Laura Jane

With special guest star: Fanny, the Monkey-Face Girl.

Wednesday, May 02, 2007

Official State Hellbender


The naming of Official State Thingys is not for wimps; only the most steely-jawed, resolute politicos can stand up to the protests and outrage that come when naming-- taking a purely made-up example-- Flamingo Pink as The Official State Color of Arkansas. "But what about Burnt Sienna?" plead the Italian lovers. "Too girly!" yell the NASCAR Dads. "People will confuse us with Florida," is the outraged cry of Citizens Who Love Arkansas. And so on.

Therefore it should come as no surprise that the NC House of Representatives, caving into the momentary whims of tiny schoolchildren by naming the American bullfrog as The Official State Amphibian, was rebuked by the state Herpetological Society. "Too common!" the herps cried, and in fact, Missouri, Iowa, and Oklahoma have already claimed the American Bullfrog as their own. "Too fat and warty." Ok, maybe they didn't say that exactly but they implied it when a spokesperson told the Raleigh N & O: "It is a big frog, grows rapidly, is highly vocal, doesn't live long and eats anything they can stuff in their mouth." Gosh, yes, we don't want a big, loud, fat amphibian as common as dirt to represent the proud state of North Carolina. No, no what we want is an elegant amphibian; a thin amphibian who wears Prada and dates Brad Pitt. Barring that, what we want is an amphibian with a funny name.

Enter the Eastern Hellbender Salamander. The biggest, baddest salamander in North America. A salamander that can kick the asses of all other salamanders, which should appeal to those NASCAR dads.

Or what if we did something really wacky and named as the Official State Amphibian a creature that is only found in our state? I know it sounds crazy especially when you consider our Official State Beverage is milk and our Official State Tree is the Pine, but let's face it-- no other state is going to name the Neuse River Waterdog as their official state amphibian because it is only found here. Waterdog or Bullfrog? The state Senate will be voting on the bill soon. All the world awaits with baited breath.
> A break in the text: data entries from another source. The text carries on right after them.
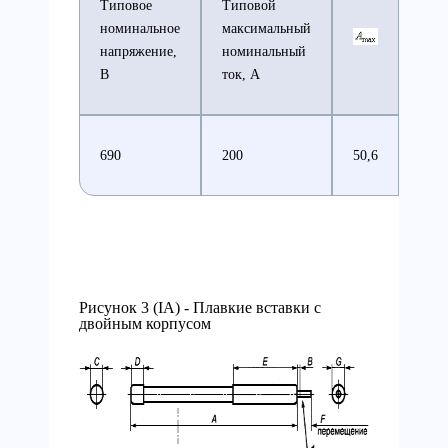
Типовое
Типовой
номинальное
максимальный
напряжение,
номинальный
В
ток, А
690
200
50,6
37
Рисунок 3 (IA) - Плавкие вставки с
двойным корпусом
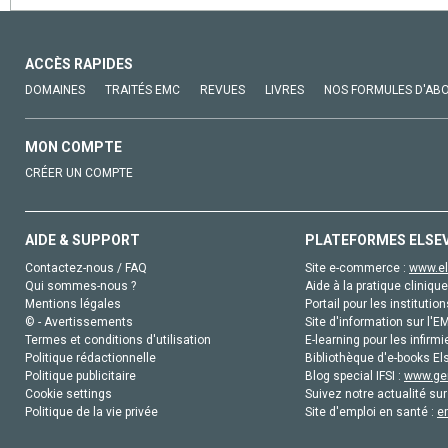
ACCÈS RAPIDES
DOMAINES
TRAITÉS EMC
REVUES
LIVRES
NOS FORMULES D'AB
MON COMPTE
CRÉER UN COMPTE
AIDE & SUPPORT
PLATEFORMES ELSE
Contactez-nous / FAQ
Site e-commerce :
www.el
Qui sommes-nous ?
Aide à la pratique clinique
Mentions légales
Portail pour les institution
© - Avertissements
Site d'information sur l'E
Termes et conditions d'utilisation
E-learning pour les infirmi
Politique rédactionnelle
Bibliothèque d'e-books Els
Politique publicitaire
Blog special IFSI :
www.gen
Cookie settings
Suivez notre actualité sur
Politique de la vie privée
Site d'emploi en santé :
e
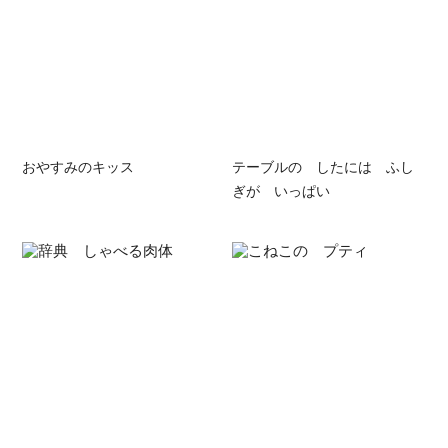
おやすみのキッス
テーブルの したには ふし
ぎが いっぱい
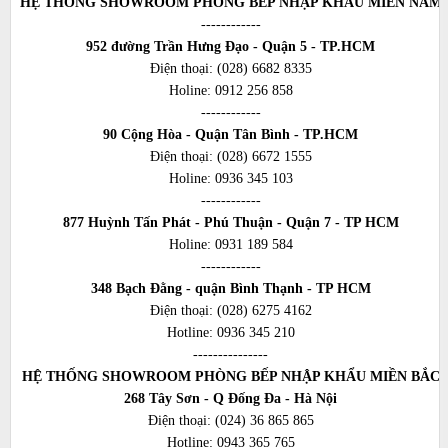
HỆ THỐNG SHOWROOM PHÒNG BẾP NHẬP KHẨU MIỀN NAM
------------
952 đường Trần Hưng Đạo - Quận 5 - TP.HCM
Điện thoại:
(028) 6682 8335
Holine:
0912 256 858
------------
90 Cộng Hòa - Quận Tân Bình - TP.HCM
Điện thoại:
(028) 6672 1555
Holine:
0936 345 103
------------
877 Huỳnh Tấn Phát - Phú Thuận - Quận 7 - TP HCM
Holine:
0931 189 584
------------
348 Bạch Đằng - quận Bình Thạnh - TP HCM
Điện thoại:
(028) 6275 4162
Hotline:
0936 345 210
---------------
HỆ THỐNG SHOWROOM PHÒNG BẾP NHẬP KHẨU MIỀN BẮC
268 Tây Sơn - Q Đống Đa - Hà Nội
Điện thoại:
(024) 36 865 865
Hotline:
0943 365 765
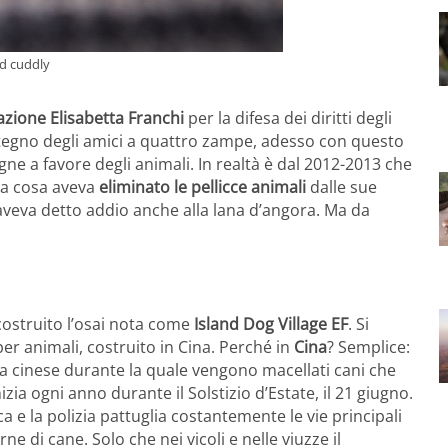
nd cuddly
zione Elisabetta Franchi
per la difesa dei diritti degli
stegno degli amici a quattro zampe, adesso con questo
ne a favore degli animali. In realtà è dal 2012-2013 che
ima cosa aveva
eliminato le pellicce animali
dalle sue
aveva detto addio anche alla lana d’angora. Ma da
costruito l’osai nota come
Island Dog Village EF
. Si
per animali, costruito in Cina. Perché in
Cina
? Semplice:
sta cinese durante la quale vengono macellati cani che
zia ogni anno durante il Solstizio d’Estate, il 21 giugno.
ca e la polizia pattuglia costantemente le vie principali
rne di cane. Solo che nei vicoli e nelle viuzze il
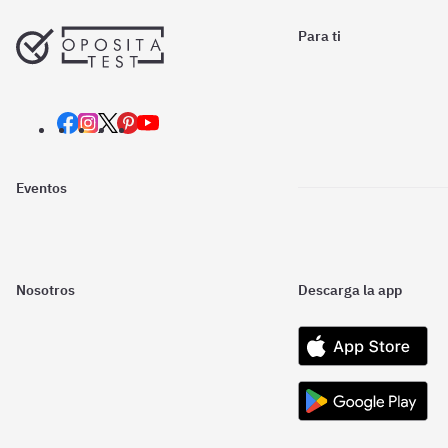
Para ti
Eventos
Nosotros
Descarga la app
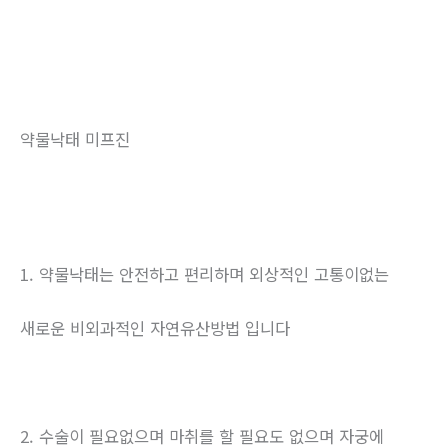
약물낙태 미프진
1. 약물낙태는 안전하고 편리하며 외상적인 고통이없는
새로운 비외과적인 자연유산방법 입니다
2. 수술이 필요없으며 마취를 할 필요도 없으며 자궁에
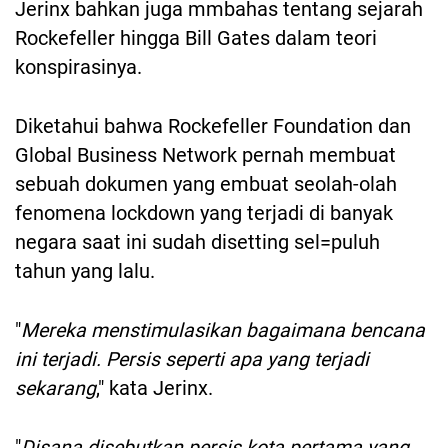
Jerinx bahkan juga mmbahas tentang sejarah
Rockefeller hingga Bill Gates dalam teori
konspirasinya.
Diketahui bahwa Rockefeller Foundation dan
Global Business Network pernah membuat
sebuah dokumen yang embuat seolah-olah
fenomena lockdown yang terjadi di banyak
negara saat ini sudah disetting sel=puluh
tahun yang lalu.
"
Mereka menstimulasikan bagaimana bencana
ini terjadi. Persis seperti apa yang terjadi
sekarang
," kata Jerinx.
"
Disana disebutkan persis kota pertama yang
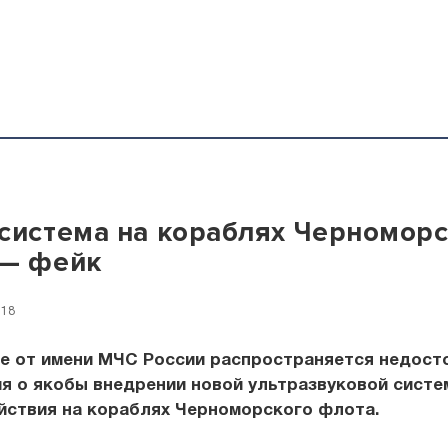
система на кораблях Черномор
 — фейк
:18
те от имени МЧС России распространяется недост
я о якобы внедрении новой ультразвуковой сист
йствия на кораблях Черноморского флота.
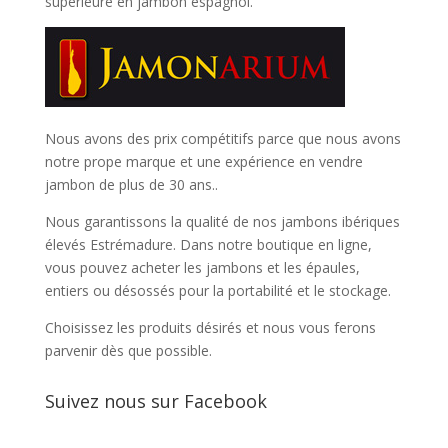
supérieure en jambon espagnol.
Nous avons des prix compétitifs parce que nous avons
notre prope marque et une expérience en vendre
jambon de plus de 30 ans..
Nous garantissons la qualité de nos jambons ibériques
élevés Estrémadure. Dans notre boutique en ligne,
vous pouvez acheter les jambons et les épaules,
entiers ou désossés pour la portabilité et le stockage.
Choisissez les produits désirés et nous vous ferons
parvenir dès que possible.
Suivez nous sur Facebook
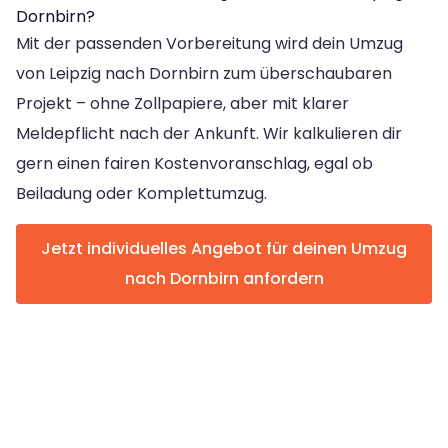
Dornbirn?
Mit der passenden Vorbereitung wird dein Umzug
von Leipzig nach Dornbirn zum überschaubaren
Projekt – ohne Zollpapiere, aber mit klarer
Meldepflicht nach der Ankunft. Wir kalkulieren dir
gern einen fairen Kostenvoranschlag, egal ob
Beiladung oder Komplettumzug.
Jetzt individuelles Angebot für deinen Umzug
nach Dornbirn anfordern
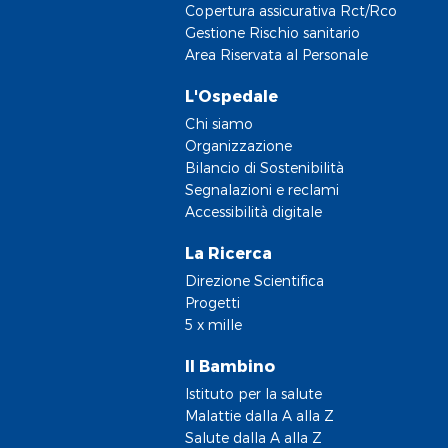
Copertura assicurativa Rct/Rco
Gestione Rischio sanitario
Area Riservata al Personale
L'Ospedale
Chi siamo
Organizzazione
Bilancio di Sostenibilità
Segnalazioni e reclami
Accessibilità digitale
La Ricerca
Direzione Scientifica
Progetti
5 x mille
Il Bambino
Istituto per la salute
Malattie dalla A alla Z
Salute dalla A alla Z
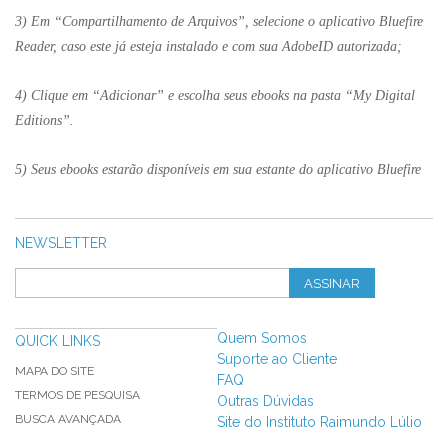
3) Em “Compartilhamento de Arquivos”, selecione o aplicativo Bluefire
Reader, caso este já esteja instalado e com sua AdobeID autorizada;
4) Clique em “Adicionar” e escolha seus ebooks na pasta “My Digital
Editions”.
5) Seus ebooks estarão disponíveis em sua estante do aplicativo Bluefire
NEWSLETTER
ASSINAR
Quem Somos
QUICK LINKS
Suporte ao Cliente
MAPA DO SITE
FAQ
TERMOS DE PESQUISA
Outras Dúvidas
BUSCA AVANÇADA
Site do Instituto Raimundo Lúlio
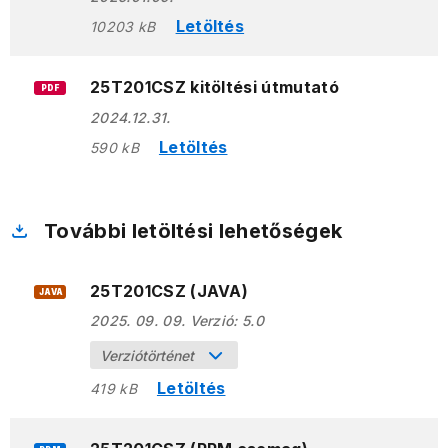
Letöltés
10203 kB
25T201CSZ kitöltési útmutató
PDF
2024.12.31.
Letöltés
590 kB
További letöltési lehetőségek
25T201CSZ (JAVA)
JAVA
2025. 09. 09.
Verzió:
5.0
Verziótörténet
Letöltés
419 kB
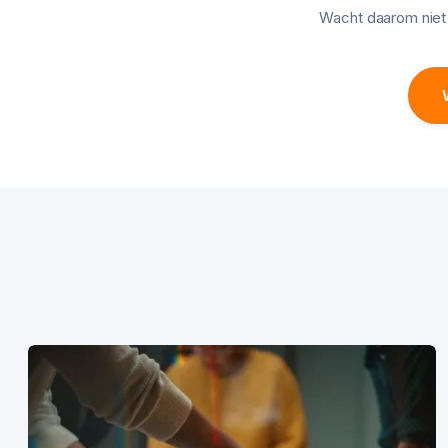
Wacht daarom niet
Oh and if you didn't already know, the Official State Color of North Carolina is: Red and Blue, I guess white goes without saying.

Labels: , , , , , , , , , , , ,

Saturday, February 11, 2006

Annie Get Your Gun Apron

A high School performance of "Grease" in the town of Futon, Mo drew criticism-- not as you might think for bad vocals or clumsy dancing-- but in part because of the scene of girls singing in their pajamas. Three letters from the same church (one written by someone who had not even viewed the performance) caused the principal to cancel the upcoming performance of The Crucible by Arthur Miller. Oh the kids still have to read the play in class, but a performance about the Salem witch trials was thought to be too inflammatory.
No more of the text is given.